### Material for this exercise
☆ ☆ ☆ ☆
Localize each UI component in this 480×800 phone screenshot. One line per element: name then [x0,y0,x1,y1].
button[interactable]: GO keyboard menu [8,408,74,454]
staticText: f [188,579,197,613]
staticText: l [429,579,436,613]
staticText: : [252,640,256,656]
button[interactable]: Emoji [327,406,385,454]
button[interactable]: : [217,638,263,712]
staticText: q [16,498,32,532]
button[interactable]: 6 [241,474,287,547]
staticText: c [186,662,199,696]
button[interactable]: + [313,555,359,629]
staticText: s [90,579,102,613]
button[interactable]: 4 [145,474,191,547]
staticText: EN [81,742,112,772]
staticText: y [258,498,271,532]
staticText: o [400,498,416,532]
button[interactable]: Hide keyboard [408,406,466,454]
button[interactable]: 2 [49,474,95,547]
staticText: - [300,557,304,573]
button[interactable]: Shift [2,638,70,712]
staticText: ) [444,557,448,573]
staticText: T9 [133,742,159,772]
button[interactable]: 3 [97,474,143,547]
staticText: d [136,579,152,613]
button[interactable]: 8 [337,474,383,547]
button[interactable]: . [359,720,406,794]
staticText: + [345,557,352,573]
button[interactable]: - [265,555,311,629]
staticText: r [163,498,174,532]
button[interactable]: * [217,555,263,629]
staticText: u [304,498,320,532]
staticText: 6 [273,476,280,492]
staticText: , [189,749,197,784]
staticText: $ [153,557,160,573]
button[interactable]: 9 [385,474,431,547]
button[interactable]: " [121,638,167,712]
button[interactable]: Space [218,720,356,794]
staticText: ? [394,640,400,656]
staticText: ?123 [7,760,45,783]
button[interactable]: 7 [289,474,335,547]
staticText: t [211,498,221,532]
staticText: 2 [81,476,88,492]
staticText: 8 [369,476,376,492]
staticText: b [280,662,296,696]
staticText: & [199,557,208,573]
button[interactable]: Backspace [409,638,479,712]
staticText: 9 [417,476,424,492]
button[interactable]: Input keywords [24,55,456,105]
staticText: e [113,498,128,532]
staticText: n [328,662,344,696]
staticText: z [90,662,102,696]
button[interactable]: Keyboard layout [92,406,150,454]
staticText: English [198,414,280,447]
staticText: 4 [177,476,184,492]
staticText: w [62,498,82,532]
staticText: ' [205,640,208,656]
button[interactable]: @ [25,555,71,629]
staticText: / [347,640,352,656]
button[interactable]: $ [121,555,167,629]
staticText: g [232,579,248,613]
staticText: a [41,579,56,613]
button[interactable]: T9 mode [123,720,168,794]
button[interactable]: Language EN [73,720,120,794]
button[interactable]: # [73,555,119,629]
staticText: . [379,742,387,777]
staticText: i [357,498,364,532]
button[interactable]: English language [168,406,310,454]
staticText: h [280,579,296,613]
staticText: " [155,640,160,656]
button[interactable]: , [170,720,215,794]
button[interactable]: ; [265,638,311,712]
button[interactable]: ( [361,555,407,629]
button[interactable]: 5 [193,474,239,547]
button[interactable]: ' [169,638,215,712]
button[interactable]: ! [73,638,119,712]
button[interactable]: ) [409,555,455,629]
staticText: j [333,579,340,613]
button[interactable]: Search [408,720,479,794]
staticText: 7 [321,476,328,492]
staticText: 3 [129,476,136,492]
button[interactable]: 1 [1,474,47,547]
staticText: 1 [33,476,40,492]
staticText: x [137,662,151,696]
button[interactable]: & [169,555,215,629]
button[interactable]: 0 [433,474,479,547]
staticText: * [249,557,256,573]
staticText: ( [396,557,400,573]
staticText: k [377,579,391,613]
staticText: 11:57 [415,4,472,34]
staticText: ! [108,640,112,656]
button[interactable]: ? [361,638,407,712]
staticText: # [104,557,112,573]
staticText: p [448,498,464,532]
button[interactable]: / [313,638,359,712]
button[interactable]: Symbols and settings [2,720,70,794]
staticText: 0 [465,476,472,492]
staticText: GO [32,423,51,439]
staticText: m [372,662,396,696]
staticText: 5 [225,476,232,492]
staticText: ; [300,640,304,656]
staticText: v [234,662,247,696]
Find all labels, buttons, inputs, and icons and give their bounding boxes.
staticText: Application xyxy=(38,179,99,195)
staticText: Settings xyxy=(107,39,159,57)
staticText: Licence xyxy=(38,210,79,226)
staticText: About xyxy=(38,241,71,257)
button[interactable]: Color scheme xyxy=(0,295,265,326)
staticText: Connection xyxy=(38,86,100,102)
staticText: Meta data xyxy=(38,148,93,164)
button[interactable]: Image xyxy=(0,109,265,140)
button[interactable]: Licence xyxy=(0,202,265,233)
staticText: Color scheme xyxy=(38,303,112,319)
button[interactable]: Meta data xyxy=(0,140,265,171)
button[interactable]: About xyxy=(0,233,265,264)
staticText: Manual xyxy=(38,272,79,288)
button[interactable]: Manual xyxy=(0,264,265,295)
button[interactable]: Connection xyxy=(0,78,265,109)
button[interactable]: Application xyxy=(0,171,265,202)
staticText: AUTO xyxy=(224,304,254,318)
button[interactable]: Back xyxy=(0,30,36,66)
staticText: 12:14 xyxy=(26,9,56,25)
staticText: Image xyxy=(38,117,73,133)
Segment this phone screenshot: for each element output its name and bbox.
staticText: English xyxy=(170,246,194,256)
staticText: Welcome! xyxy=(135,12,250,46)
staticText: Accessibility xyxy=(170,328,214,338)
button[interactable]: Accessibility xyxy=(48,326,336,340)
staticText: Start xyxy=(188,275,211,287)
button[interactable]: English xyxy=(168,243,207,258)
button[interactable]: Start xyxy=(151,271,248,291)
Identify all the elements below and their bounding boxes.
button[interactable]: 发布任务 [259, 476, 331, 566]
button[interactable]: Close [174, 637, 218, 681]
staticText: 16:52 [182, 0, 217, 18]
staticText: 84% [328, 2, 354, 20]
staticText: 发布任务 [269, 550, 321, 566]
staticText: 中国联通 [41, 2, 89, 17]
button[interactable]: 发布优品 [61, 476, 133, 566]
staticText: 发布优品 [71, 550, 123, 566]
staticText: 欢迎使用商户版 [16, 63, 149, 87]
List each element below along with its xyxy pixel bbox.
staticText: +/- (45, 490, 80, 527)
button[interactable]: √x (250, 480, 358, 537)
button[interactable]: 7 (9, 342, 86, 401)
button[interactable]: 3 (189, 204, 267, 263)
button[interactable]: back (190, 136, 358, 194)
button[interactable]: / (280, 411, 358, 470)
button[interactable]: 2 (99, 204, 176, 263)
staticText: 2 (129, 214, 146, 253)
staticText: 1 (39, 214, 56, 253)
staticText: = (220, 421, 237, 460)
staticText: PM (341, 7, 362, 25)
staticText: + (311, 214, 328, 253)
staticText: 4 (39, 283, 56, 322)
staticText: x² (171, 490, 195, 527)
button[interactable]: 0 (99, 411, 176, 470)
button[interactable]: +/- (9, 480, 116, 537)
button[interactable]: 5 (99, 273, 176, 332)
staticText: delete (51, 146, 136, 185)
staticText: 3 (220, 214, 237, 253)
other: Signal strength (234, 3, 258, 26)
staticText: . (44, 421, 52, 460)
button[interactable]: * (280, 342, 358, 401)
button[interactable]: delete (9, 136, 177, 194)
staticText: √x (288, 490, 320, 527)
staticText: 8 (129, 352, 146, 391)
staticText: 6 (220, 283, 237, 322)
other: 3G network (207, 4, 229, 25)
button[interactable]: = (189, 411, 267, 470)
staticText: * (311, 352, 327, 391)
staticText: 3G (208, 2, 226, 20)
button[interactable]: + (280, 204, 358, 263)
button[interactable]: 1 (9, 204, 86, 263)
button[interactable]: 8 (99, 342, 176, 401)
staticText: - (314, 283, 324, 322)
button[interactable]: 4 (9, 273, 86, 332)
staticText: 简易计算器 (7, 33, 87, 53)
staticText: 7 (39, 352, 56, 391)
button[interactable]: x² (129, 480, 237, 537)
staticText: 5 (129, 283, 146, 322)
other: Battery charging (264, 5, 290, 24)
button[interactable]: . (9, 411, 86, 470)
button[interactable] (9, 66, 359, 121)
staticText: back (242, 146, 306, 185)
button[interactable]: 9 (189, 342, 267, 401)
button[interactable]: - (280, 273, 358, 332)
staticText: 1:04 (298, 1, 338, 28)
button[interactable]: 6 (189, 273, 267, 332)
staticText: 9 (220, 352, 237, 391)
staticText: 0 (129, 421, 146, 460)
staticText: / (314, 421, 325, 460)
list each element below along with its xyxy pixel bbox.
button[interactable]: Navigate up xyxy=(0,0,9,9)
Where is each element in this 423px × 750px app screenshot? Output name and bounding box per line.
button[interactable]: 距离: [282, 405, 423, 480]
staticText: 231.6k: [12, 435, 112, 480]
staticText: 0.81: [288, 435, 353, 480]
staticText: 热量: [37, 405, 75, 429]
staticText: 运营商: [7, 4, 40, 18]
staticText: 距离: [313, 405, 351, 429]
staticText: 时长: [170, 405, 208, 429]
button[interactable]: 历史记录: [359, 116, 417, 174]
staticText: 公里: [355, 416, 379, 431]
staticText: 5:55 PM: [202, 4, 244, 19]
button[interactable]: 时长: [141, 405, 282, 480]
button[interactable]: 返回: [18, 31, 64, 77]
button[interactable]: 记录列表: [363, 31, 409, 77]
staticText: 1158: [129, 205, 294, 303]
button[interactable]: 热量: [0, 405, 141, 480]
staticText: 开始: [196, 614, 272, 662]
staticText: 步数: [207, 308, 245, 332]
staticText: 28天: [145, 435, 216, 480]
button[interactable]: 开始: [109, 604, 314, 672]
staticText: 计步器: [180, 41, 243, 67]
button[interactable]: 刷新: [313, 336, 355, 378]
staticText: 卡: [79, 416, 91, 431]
☆ ☆ ☆ ☆
### Requirement
A bare number is the whole answer: the tally of lines in the listing above that include "Color".

### Output for this task
2